The manuscript “Detection of antibodies against endemic and SARS-CoV-2 corona viruses with short peptide epitopes” described peptide-based method to identify epitopes that can be recognized by serum from patients with COVID-19 or vaccinated by S-protein based vaccines. They have identified the cross-reactive epitopes between coronavirus strains, different SARS-CoV-2 epitopes. The paper is interesting and could be useful to develop high throughput diagnostic method for the epidemic and endemic coronavirus infections. A couple of questions should be addressed before the work is accepted for publishing.

Suggestions,

  1. Please provide more information on the peptide pool for peptide array analysis. Such as the length, the coverage of the viral proteins and the overlaps between adjacent peptides, and the sequence information of the peptides. Answer: It is mentioned in the text, that we use a naïve library, which has been used previously (reference 1). We believe the reviewer is mistaken by related research with peptide/gene fragment libraries derived from the viral proteins (also cited in the text)

 

  1. Based on your analyses, could you conclude which peptides can be used to set up antibody detection assays for SARS-CoV-2?

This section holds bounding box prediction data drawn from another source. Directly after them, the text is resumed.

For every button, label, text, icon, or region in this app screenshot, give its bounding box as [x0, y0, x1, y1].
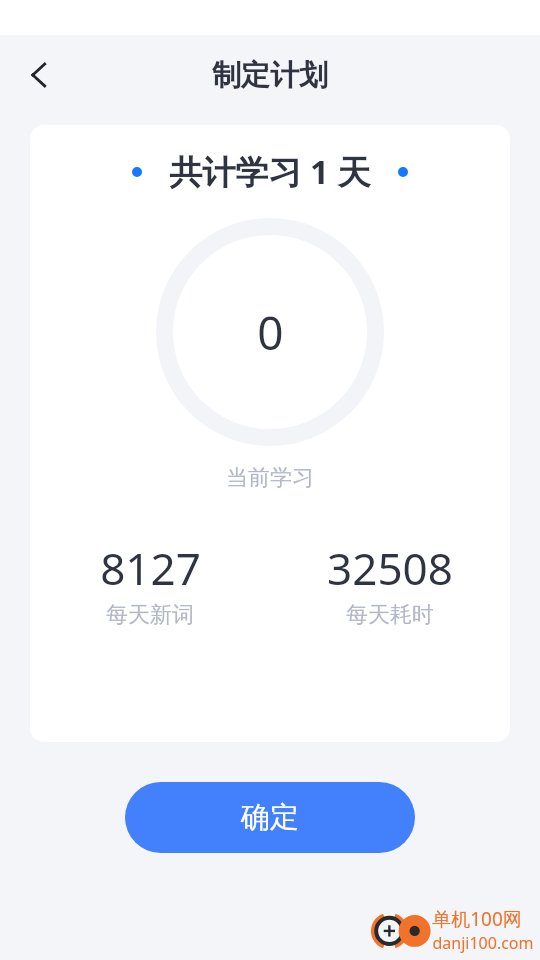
staticText: 确定 — [241, 799, 299, 836]
staticText: 8127 — [100, 538, 201, 598]
staticText: 每天耗时 — [346, 601, 434, 629]
button[interactable]: Back — [10, 46, 68, 104]
staticText: 每天新词 — [106, 601, 194, 629]
staticText: 32508 — [327, 538, 453, 598]
button[interactable]: 32508 — [270, 538, 510, 629]
staticText: 制定计划 — [212, 57, 328, 94]
staticText: 共计学习 1 天 — [169, 149, 371, 194]
staticText: 当前学习 — [226, 464, 314, 492]
staticText: 单机100网 — [432, 906, 522, 932]
button[interactable]: 确定 — [125, 782, 415, 853]
staticText: 0 — [257, 301, 284, 364]
staticText: danji100.com — [432, 932, 534, 954]
button[interactable]: 8127 — [30, 538, 270, 629]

Thank you for this consideration: Due to the heterogeneity of the patients’ immune response there is not a single peptide sufficient to set up an assay. But actually pairs of peptides would already be sufficient for diagnosis of COVID-19. We have added this data in the supplement. Although, our patient group is dominated by recent HKU1 infections and in other regions a different eCoV background may change the results. Therefore we have been carefully selecting not to make this statement. This has been added in the text (line 426-438)

Reviewer 3 Report

The manuscript entitled ‘Detection of antibodies against endemic and SARS-CoV-2 corona viruses with short peptide epitopes’ by Michael Szardenings and coauthors is promising for initial step of future vaccine research. However, as preliminary result the author supposed to propose future direction of the next research for vaccine production.

 

Overall, the manuscript is well written, and the bioinformatics seems sound.

I suggest the following minor changes:

To judge the quality of the data, it would be highly beneficial to have some kind of heat map of peptide/epitope array results.

In Figure 1, labelling Figure 1a and Figure 1b (boxes) are overlapping with the alignment.

Fig. S1-1 needs minor adjustments: remove the line under ‘Epitope’ and adjust the arrows a bit.

Reread and check line 131-132: (kern)?

Author Response

In addition to these answers see in general the attached letter and with respect to overlapping questions, our answers here are short:

Reviewer 3

The manuscript entitled ‘Detection of antibodies against endemic and SARS-CoV-2 corona viruses with short peptide epitopes’ by Michael Szardenings and coauthors is promising for initial step of future vaccine research. However, as preliminary result the author supposed to propose future direction of the next research for vaccine production.

Answer: The reviewer is correct, but we have chosen not to do so. The results regarding tissue specific protein processing have already been communicated by us after the first vaccine sera had been tested in 2021 and we met too much resistance by several journals to publish that. Anybody understanding the data would actually draw his own conclusions. 

 

Overall, the manuscript is well written, and the bioinformatics seems sound.

I suggest the following minor changes:

To judge the quality of the data, it would be highly beneficial to have some kind of heat map of peptide/epitope array results.

Answer: We have added the heatmap to the supplement (Figure S4) and explained in the text, that the heterogeneity of the signal intensities (as can be seen in the heatmap), makes it difficult to understand the overall relevance of individual epitopes.

 

In Figure 1, labelling Figure 1a and Figure 1b (boxes) are overlapping with the alignment.

Answer: Corrected, MS Word formatting issues

 

Fig. S1-1 needs minor adjustments: remove the line under ‘Epitope’ and adjust the arrows a bit.

Reread and check line 131-132: (kern)?